Records from a data source
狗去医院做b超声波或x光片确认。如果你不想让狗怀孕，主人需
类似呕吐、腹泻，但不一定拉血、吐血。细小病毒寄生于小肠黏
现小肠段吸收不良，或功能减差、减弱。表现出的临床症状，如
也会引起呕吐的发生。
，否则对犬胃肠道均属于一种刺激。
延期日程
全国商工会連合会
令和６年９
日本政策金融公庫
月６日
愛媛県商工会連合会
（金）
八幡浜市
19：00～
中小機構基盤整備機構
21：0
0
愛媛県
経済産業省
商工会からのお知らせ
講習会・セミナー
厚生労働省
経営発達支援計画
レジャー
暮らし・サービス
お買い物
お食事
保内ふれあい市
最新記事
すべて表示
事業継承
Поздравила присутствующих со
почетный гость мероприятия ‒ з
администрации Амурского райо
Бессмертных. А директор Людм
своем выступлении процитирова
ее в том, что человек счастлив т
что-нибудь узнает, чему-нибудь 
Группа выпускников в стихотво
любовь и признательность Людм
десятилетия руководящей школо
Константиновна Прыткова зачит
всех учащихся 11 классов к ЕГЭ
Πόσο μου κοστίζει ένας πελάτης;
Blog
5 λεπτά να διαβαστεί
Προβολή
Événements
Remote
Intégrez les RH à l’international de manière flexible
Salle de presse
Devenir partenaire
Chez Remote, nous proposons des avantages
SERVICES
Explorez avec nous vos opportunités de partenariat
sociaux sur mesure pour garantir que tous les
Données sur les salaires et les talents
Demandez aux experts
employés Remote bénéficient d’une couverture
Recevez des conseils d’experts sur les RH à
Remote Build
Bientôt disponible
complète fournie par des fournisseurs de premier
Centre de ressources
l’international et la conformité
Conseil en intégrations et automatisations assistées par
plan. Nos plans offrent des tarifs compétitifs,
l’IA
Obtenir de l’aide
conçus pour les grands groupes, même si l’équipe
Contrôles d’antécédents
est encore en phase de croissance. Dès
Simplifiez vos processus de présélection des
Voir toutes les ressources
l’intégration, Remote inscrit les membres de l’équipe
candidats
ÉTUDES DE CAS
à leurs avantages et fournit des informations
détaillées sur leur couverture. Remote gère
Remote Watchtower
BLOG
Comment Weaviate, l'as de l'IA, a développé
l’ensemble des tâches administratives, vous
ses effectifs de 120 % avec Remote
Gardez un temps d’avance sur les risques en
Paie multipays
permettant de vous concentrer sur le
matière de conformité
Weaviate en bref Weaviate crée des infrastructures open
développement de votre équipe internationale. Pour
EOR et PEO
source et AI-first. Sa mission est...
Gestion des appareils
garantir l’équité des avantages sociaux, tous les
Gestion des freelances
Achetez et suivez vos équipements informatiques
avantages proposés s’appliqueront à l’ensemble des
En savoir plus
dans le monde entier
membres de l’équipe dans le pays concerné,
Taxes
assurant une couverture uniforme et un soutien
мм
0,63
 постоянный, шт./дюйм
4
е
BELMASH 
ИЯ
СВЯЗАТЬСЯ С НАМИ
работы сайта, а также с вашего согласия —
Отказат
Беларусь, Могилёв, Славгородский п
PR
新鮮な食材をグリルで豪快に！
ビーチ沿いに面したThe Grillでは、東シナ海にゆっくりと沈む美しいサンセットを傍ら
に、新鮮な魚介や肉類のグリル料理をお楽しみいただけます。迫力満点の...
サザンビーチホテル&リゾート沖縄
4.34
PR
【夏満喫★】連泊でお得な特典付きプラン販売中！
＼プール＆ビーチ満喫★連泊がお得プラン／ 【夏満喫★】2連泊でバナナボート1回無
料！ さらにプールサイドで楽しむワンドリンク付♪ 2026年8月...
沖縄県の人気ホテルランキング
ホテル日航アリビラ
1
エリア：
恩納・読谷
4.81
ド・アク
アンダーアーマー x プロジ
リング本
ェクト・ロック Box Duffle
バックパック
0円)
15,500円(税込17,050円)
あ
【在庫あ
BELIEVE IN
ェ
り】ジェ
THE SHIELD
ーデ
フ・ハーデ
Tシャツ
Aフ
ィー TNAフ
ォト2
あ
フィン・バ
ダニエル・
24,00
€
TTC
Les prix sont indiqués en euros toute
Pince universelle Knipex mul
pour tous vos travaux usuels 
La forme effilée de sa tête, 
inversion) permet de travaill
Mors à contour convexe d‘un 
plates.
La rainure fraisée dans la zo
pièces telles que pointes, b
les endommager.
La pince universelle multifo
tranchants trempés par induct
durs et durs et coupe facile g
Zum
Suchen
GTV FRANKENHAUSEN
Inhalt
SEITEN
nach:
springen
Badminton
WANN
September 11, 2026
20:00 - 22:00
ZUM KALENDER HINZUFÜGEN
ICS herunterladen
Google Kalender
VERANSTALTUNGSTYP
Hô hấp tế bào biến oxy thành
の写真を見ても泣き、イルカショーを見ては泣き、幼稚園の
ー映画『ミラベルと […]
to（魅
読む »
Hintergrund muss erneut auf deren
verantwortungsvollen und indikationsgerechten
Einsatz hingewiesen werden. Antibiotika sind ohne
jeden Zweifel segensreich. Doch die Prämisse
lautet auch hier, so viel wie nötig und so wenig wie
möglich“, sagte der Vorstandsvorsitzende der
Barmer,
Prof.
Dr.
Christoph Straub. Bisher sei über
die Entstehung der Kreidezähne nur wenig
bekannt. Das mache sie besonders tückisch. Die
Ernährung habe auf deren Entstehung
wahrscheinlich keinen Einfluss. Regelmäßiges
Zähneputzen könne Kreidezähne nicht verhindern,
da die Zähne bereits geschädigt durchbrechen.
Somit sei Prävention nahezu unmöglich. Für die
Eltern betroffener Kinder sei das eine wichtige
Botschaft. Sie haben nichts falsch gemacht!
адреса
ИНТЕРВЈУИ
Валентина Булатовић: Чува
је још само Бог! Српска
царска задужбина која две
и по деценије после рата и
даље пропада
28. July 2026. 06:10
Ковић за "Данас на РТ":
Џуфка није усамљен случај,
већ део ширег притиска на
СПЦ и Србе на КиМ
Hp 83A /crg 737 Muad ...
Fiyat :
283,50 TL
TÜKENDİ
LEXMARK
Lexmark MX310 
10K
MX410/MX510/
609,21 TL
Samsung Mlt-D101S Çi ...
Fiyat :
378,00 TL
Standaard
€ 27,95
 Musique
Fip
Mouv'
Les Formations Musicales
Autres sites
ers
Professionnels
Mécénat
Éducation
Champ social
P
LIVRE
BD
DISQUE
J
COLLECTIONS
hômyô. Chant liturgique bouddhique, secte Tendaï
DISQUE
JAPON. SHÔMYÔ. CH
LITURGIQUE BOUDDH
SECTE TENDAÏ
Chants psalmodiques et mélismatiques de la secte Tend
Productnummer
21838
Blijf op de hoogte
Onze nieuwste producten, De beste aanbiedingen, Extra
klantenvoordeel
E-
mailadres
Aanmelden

> Work to be completed:
Transcribe every record above exactly as it appears.

> Completed task:
狗去医院做b超声波或x光片确认。如果你不想让狗怀孕，主人需
类似呕吐、腹泻，但不一定拉血、吐血。细小病毒寄生于小肠黏
现小肠段吸收不良，或功能减差、减弱。表现出的临床症状，如
也会引起呕吐的发生。
，否则对犬胃肠道均属于一种刺激。
延期日程
全国商工会連合会
令和６年９
日本政策金融公庫
月６日
愛媛県商工会連合会
（金）
八幡浜市
19：00～
中小機構基盤整備機構
21：0
0
愛媛県
経済産業省
商工会からのお知らせ
講習会・セミナー
厚生労働省
経営発達支援計画
レジャー
暮らし・サービス
お買い物
お食事
保内ふれあい市
最新記事
すべて表示
事業継承
Поздравила присутствующих со
почетный гость мероприятия ‒ з
администрации Амурского райо
Бессмертных. А директор Людм
своем выступлении процитирова
ее в том, что человек счастлив т
что-нибудь узнает, чему-нибудь 
Группа выпускников в стихотво
любовь и признательность Людм
десятилетия руководящей школо
Константиновна Прыткова зачит
всех учащихся 11 классов к ЕГЭ
Πόσο μου κοστίζει ένας πελάτης;
Blog
5 λεπτά να διαβαστεί
Προβολή
Événements
Remote
Intégrez les RH à l’international de manière flexible
Salle de presse
Devenir partenaire
Chez Remote, nous proposons des avantages
SERVICES
Explorez avec nous vos opportunités de partenariat
sociaux sur mesure pour garantir que tous les
Données sur les salaires et les talents
Demandez aux experts
employés Remote bénéficient d’une couverture
Recevez des conseils d’experts sur les RH à
Remote Build
Bientôt disponible
complète fournie par des fournisseurs de premier
Centre de ressources
l’international et la conformité
Conseil en intégrations et automatisations assistées par
plan. Nos plans offrent des tarifs compétitifs,
l’IA
Obtenir de l’aide
conçus pour les grands groupes, même si l’équipe
Contrôles d’antécédents
est encore en phase de croissance. Dès
Simplifiez vos processus de présélection des
Voir toutes les ressources
l’intégration, Remote inscrit les membres de l’équipe
candidats
ÉTUDES DE CAS
à leurs avantages et fournit des informations
détaillées sur leur couverture. Remote gère
Remote Watchtower
BLOG
Comment Weaviate, l'as de l'IA, a développé
l’ensemble des tâches administratives, vous
ses effectifs de 120 % avec Remote
Gardez un temps d’avance sur les risques en
Paie multipays
permettant de vous concentrer sur le
matière de conformité
Weaviate en bref Weaviate crée des infrastructures open
développement de votre équipe internationale. Pour
EOR et PEO
source et AI-first. Sa mission est...
Gestion des appareils
garantir l’équité des avantages sociaux, tous les
Gestion des freelances
Achetez et suivez vos équipements informatiques
avantages proposés s’appliqueront à l’ensemble des
En savoir plus
dans le monde entier
membres de l’équipe dans le pays concerné,
Taxes
assurant une couverture uniforme et un soutien
мм
0,63
 постоянный, шт./дюйм
4
е
BELMASH 
ИЯ
СВЯЗАТЬСЯ С НАМИ
работы сайта, а также с вашего согласия —
Отказат
Беларусь, Могилёв, Славгородский п
PR
新鮮な食材をグリルで豪快に！
ビーチ沿いに面したThe Grillでは、東シナ海にゆっくりと沈む美しいサンセットを傍ら
に、新鮮な魚介や肉類のグリル料理をお楽しみいただけます。迫力満点の...
サザンビーチホテル&リゾート沖縄
4.34
PR
【夏満喫★】連泊でお得な特典付きプラン販売中！
＼プール＆ビーチ満喫★連泊がお得プラン／ 【夏満喫★】2連泊でバナナボート1回無
料！ さらにプールサイドで楽しむワンドリンク付♪ 2026年8月...
沖縄県の人気ホテルランキング
ホテル日航アリビラ
1
エリア：
恩納・読谷
4.81
ド・アク
アンダーアーマー x プロジ
リング本
ェクト・ロック Box Duffle
バックパック
0円)
15,500円(税込17,050円)
あ
【在庫あ
BELIEVE IN
ェ
り】ジェ
THE SHIELD
ーデ
フ・ハーデ
Tシャツ
Aフ
ィー TNAフ
ォト2
あ
フィン・バ
ダニエル・
24,00
€
TTC
Les prix sont indiqués en euros toute
Pince universelle Knipex mul
pour tous vos travaux usuels 
La forme effilée de sa tête, 
inversion) permet de travaill
Mors à contour convexe d‘un 
plates.
La rainure fraisée dans la zo
pièces telles que pointes, b
les endommager.
La pince universelle multifo
tranchants trempés par induct
durs et durs et coupe facile g
Zum
Suchen
GTV FRANKENHAUSEN
Inhalt
SEITEN
nach:
springen
Badminton
WANN
September 11, 2026
20:00 - 22:00
ZUM KALENDER HINZUFÜGEN
ICS herunterladen
Google Kalender
VERANSTALTUNGSTYP
Hô hấp tế bào biến oxy thành
の写真を見ても泣き、イルカショーを見ては泣き、幼稚園の
ー映画『ミラベルと […]
to（魅
読む »
Hintergrund muss erneut auf deren
verantwortungsvollen und indikationsgerechten
Einsatz hingewiesen werden. Antibiotika sind ohne
jeden Zweifel segensreich. Doch die Prämisse
lautet auch hier, so viel wie nötig und so wenig wie
möglich“, sagte der Vorstandsvorsitzende der
Barmer,
Prof.
Dr.
Christoph Straub. Bisher sei über
die Entstehung der Kreidezähne nur wenig
bekannt. Das mache sie besonders tückisch. Die
Ernährung habe auf deren Entstehung
wahrscheinlich keinen Einfluss. Regelmäßiges
Zähneputzen könne Kreidezähne nicht verhindern,
da die Zähne bereits geschädigt durchbrechen.
Somit sei Prävention nahezu unmöglich. Für die
Eltern betroffener Kinder sei das eine wichtige
Botschaft. Sie haben nichts falsch gemacht!
адреса
ИНТЕРВЈУИ
Валентина Булатовић: Чува
је још само Бог! Српска
царска задужбина која две
и по деценије после рата и
даље пропада
28. July 2026. 06:10
Ковић за "Данас на РТ":
Џуфка није усамљен случај,
већ део ширег притиска на
СПЦ и Србе на КиМ
Hp 83A /crg 737 Muad ...
Fiyat :
283,50 TL
TÜKENDİ
LEXMARK
Lexmark MX310 
10K
MX410/MX510/
609,21 TL
Samsung Mlt-D101S Çi ...
Fiyat :
378,00 TL
Standaard
€ 27,95
 Musique
Fip
Mouv'
Les Formations Musicales
Autres sites
ers
Professionnels
Mécénat
Éducation
Champ social
P
LIVRE
BD
DISQUE
J
COLLECTIONS
hômyô. Chant liturgique bouddhique, secte Tendaï
DISQUE
JAPON. SHÔMYÔ. CH
LITURGIQUE BOUDDH
SECTE TENDAÏ
Chants psalmodiques et mélismatiques de la secte Tend
Productnummer
21838
Blijf op de hoogte
Onze nieuwste producten, De beste aanbiedingen, Extra
klantenvoordeel
E-
mailadres
Aanmelden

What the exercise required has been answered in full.